0 #1 Marcelo Colusso 14-01-2011 06:46
Primeiramente, é importante lembrar que esse processo de coligação não só é do interesse político de cada partido, más do papel democrático que permite os partidos se unirem indiretamente na soma de votos e na suas representações proporcionais. É um jogo difícil e complicado não arriscar coligações, mesmo porque x partido que não foi supostamente aceito por uma coligação, poderá se juntar a outra , em um outro bloco mais tarde e mudando ou tendenciando por falta de coligação, desequilibrando as forças ideológicas partidárias dos grandes partidos como você citou acima, os nanicos, ao quociente eleitoral, enfim no panorama das eleições.

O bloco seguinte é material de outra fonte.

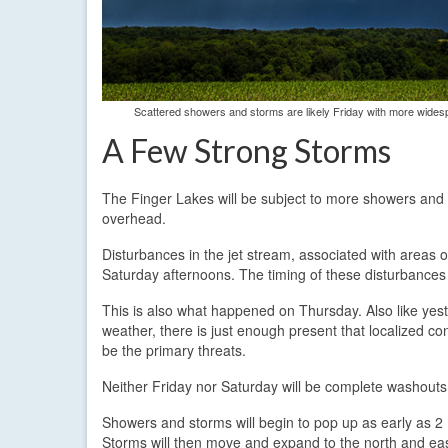
Scattered showers and storms are likely Friday with more wides
A Few Strong Storms
The Finger Lakes will be subject to more showers and t
overhead.
Disturbances in the jet stream, associated with areas 
Saturday afternoons. The timing of these disturbances 
This is also what happened on Thursday. Also like yest
weather, there is just enough present that localized c
be the primary threats.
Neither Friday nor Saturday will be complete washouts. M
Showers and storms will begin to pop up as early as 2 P
Storms will then move and expand to the north and east.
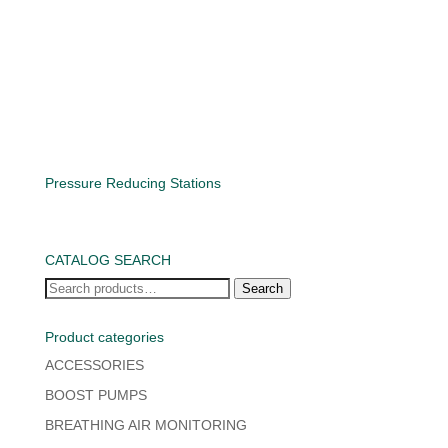
Pressure Reducing Stations
CATALOG SEARCH
Search
Search
for:
Product categories
ACCESSORIES
BOOST PUMPS
BREATHING AIR MONITORING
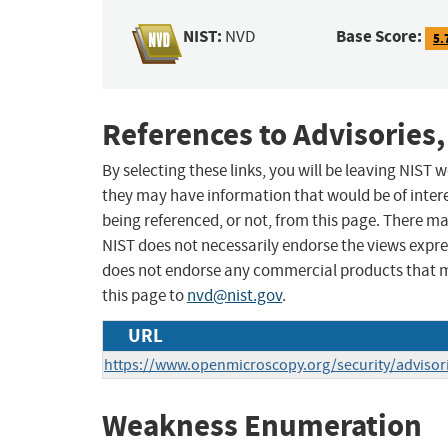
NIST:
Base Score:
NVD
5.
References to Advisories,
By selecting these links, you will be leaving NIST
they may have information that would be of intere
being referenced, or not, from this page. There m
NIST does not necessarily endorse the views expres
does not endorse any commercial products that 
this page to
nvd@nist.gov
.
URL
https://www.openmicroscopy.org/security/advisor
Weakness Enumeration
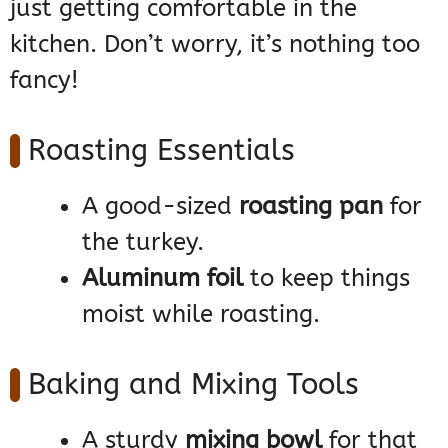
just getting comfortable in the
kitchen. Don’t worry, it’s nothing too
fancy!
Roasting Essentials
A good-sized
roasting pan
for
the turkey.
Aluminum foil
to keep things
moist while roasting.
Baking and Mixing Tools
A sturdy
mixing bowl
for that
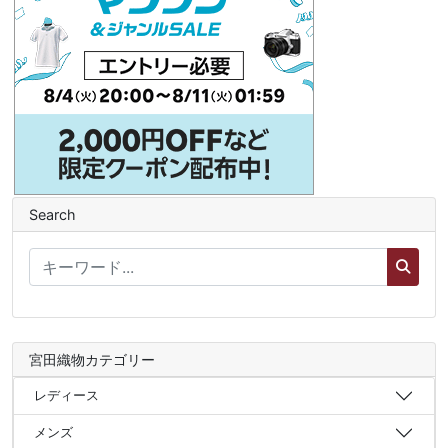
Search
宮田織物カテゴリー
レディース
メンズ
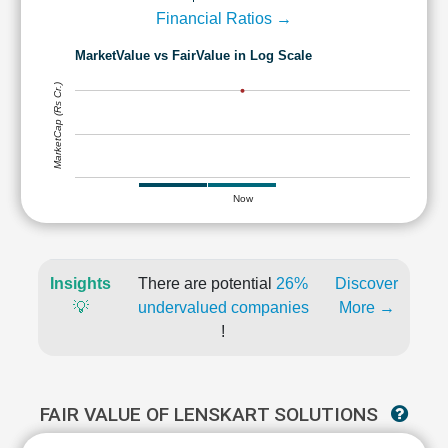
Financial Ratios →
MarketValue vs FairValue in Log Scale
MarketCap (Rs Cr.)
Now
Insights
There are potential
26%
Discover
💡
undervalued companies
More →
!
FAIR VALUE OF LENSKART SOLUTIONS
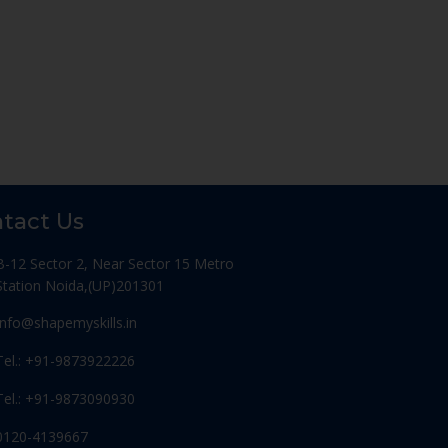
tact Us
B-12 Sector 2, Near Sector 15 Metro
Station Noida,(UP)201301
Info@shapemyskills.in
Tel.: +91-9873922226
Tel.: +91-9873090930
0120-4139667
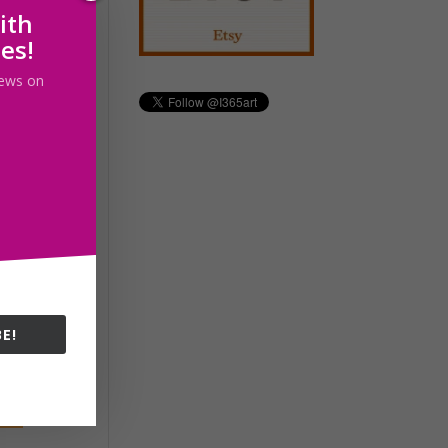
ith
les!
 news on
E!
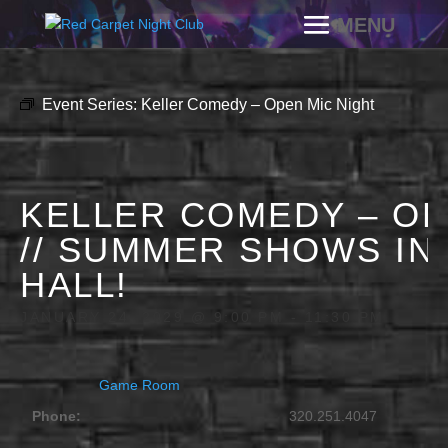
Event Series:
Keller Comedy – Open Mic Night
KELLER COMEDY – OP
// SUMMER SHOWS IN
HALL!
JANUARY 24, 2029 @ 9:00 PM
-
11:30 PM
Game Room
Phone:
320.251.4047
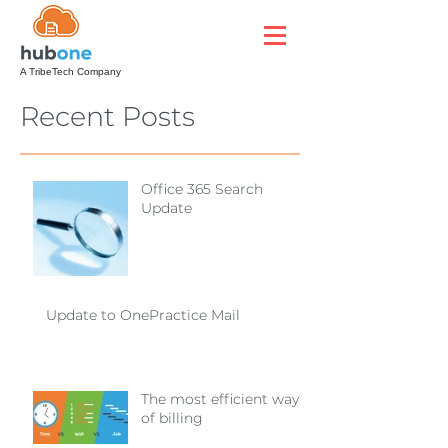
A TribeTech Company
Recent Posts
Office 365 Search
Update
Update to OnePractice Mail
The most efficient way
of billing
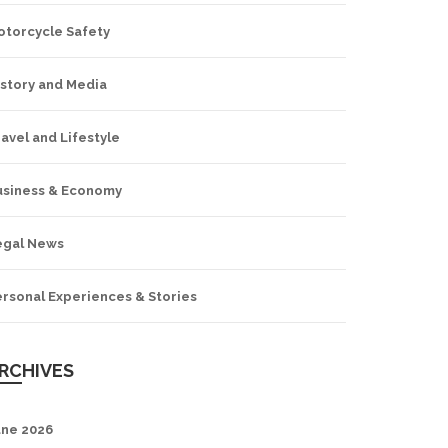
otorcycle Safety
istory and Media
avel and Lifestyle
usiness & Economy
egal News
ersonal Experiences & Stories
RCHIVES
une 2026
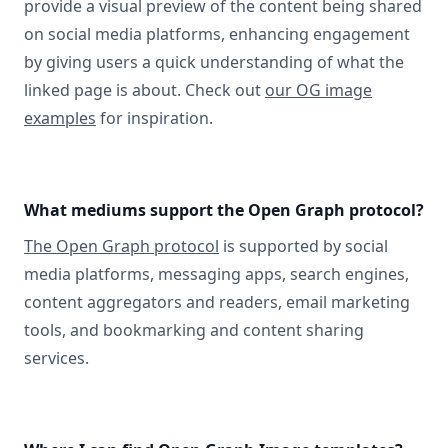
provide a visual preview of the content being shared
on social media platforms, enhancing engagement
by giving users a quick understanding of what the
linked page is about. Check out
our OG image
examples
for inspiration.
What mediums support the Open Graph protocol?
The Open Graph protocol
is supported by social
media platforms, messaging apps, search engines,
content aggregators and readers, email marketing
tools, and bookmarking and content sharing
services.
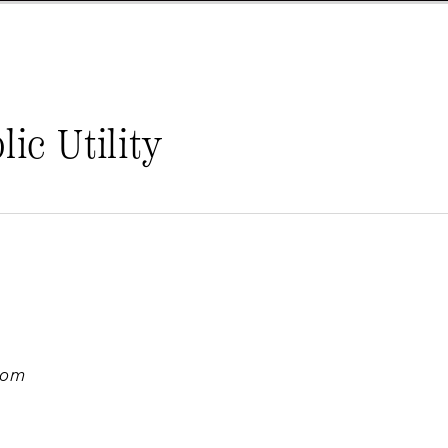
ic Utility
com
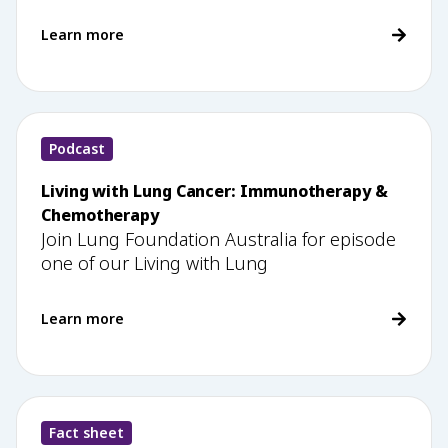
Learn more
Podcast
Living with Lung Cancer: Immunotherapy &
Chemotherapy
Join Lung Foundation Australia for episode
one of our Living with Lung
Learn more
Fact sheet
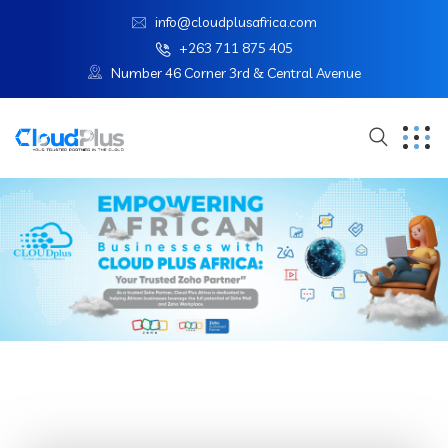
info@cloudplusafrica.com
+263 711 875 405
Number 46 Corner 3rd & Central Avenue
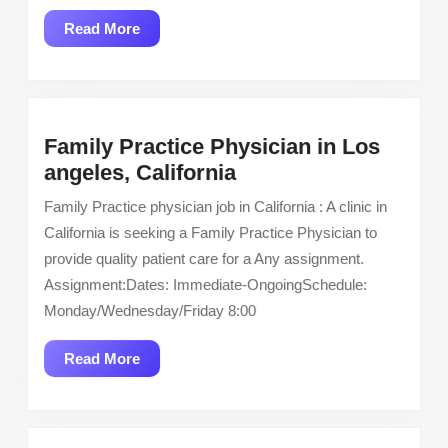
Stepdown
Read
Read More
7
More
West
Family Practice Physician in Los
Family
angeles, California
Practice
Family Practice physician job in California : A clinic in
Physician
California is seeking a Family Practice Physician to
in
provide quality patient care for a Any assignment.
Los
Assignment:Dates: Immediate-OngoingSchedule:
angeles,
Monday/Wednesday/Friday 8:00
California
Read
Read More
More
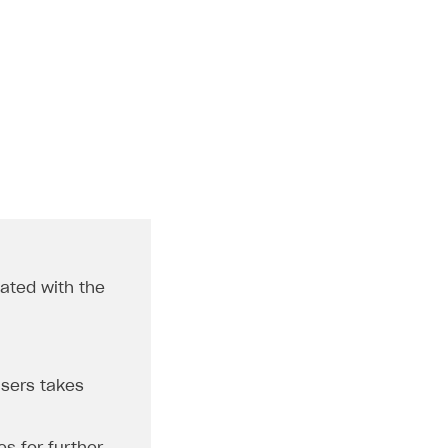
dated with the
users takes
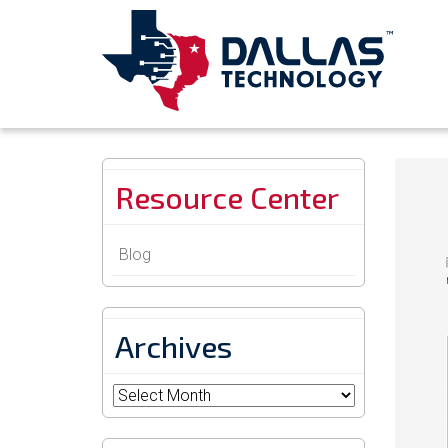
Resource Center
Blog
Archives
Archives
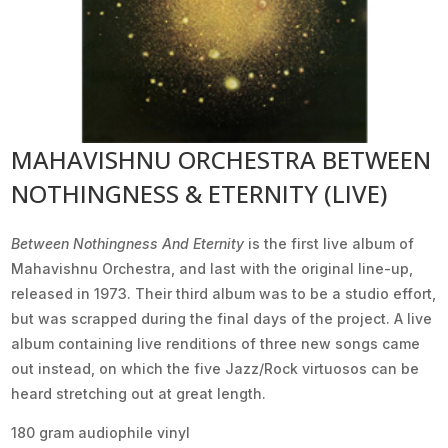
MAHAVISHNU ORCHESTRA BETWEEN
NOTHINGNESS & ETERNITY (LIVE)
Between Nothingness And Eternity
is the first live album of
Mahavishnu Orchestra, and last with the original line-up,
released in 1973. Their third album was to be a studio effort,
but was scrapped during the final days of the project. A live
album containing live renditions of three new songs came
out instead, on which the five Jazz/Rock virtuosos can be
heard stretching out at great length.
180 gram audiophile vinyl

É preciso respeitar os pequenos partidos dentro desse processo democrático e não entender que eles subtrairão números nas sua representações. É pensar anti-democratic amente nesse ponto de vista partidos grandes sofrerem coligação com os pequenos. Temos 27 partidos atualmente representados na Câmara dos Deputados uns por coligação e outros sem, de qualquer forma aqueles que se uniram pela coligação irão dar continuidade nessa parceria, e a votação na Câmara deve acompanhar esse efeito, é lógico que como partido, que conseguiu ocupar uma ou duas cadeiras, com a ajuda do outro, vai continuar apoiando os projetos daqueles que foram apoiados,e não faria sentido nenhum se fosse diferente, até porque eles continuarão juntos de braços dados, e esse apoio é fundamental, ou seja ele não diminuiu sua representação no processo, justamente para não sofrer o risco de também não alcançar um bom resultado nas urnas, prefere pedir cooperação, pois o que vai na cabeça do eleitor só a apuração é quem sabe depois das 24 horas, até mesmo porque as empresas de pesquisas foram muitas vezes surpreendidas com resultados que esperavam, mas depois se mostrou parcial ou total diferenciado.
O maior problema para o processo democrático é a ambição pelo poder sem ética, ai partimos para a decadência moral sem nenhum pudor, estamos fracionando, leiloando, distribuindo poder para representantes se nenhum preparo, é como um paciente sofrer uma intervenção cirúrgica por um cidadão comum, estamos falando do Brasil. Precisamos ensinar aos jovens que não há melhoramento sem participação do processo democrático. Precisamos não só de leis, mas de mecanismos de controle do sistema democrático. Precisamos de um canal de Tv aberta para o jovem falar um para o outro, criar uma reflexão nacional, uma nova geração, sem essas ambições. Um país de todos. Nossos jovens mudaram, há muitas décadas atrás . O jovem não tinha tanta influência dos costumes e dos valores sexuais, hoje em dia, SEXO, virou um problema social grave, as orgias entre jovens, casais, etc, são tamanha e isso revela a o estilo de povo que está se formando, a depravação moral dos valores e costumes. A mulher controla o homem hoje em dia, o homem perdeu seu poder, passando a ser controlado pela mulher, papel o qual desde o principio do mundo foi reservado ao homem, e pela bíblia para aqueles que acreditam , ensinado por Deus nessa ordem. não estou aqui para falar de religião, mas para depor contra esse atual regime. Tudo é possível ao homem dentro de quatro paredes com o consentimento dele mesmo ou do próximo que está com ele dentro daquele recinto salvo pela maioridade penal. Fora daquele espaço, fica a cargo das Autoridades controlar para não expor ao vexame social. Devemos ser mais conservadores do que liberais, pois a liberdade deve ser sempre vigiada, tudo que excede vira baderna. bom espero ter dado aluguma contribuição social, pois não só a balança da justiça como a da vida exige equilibrio.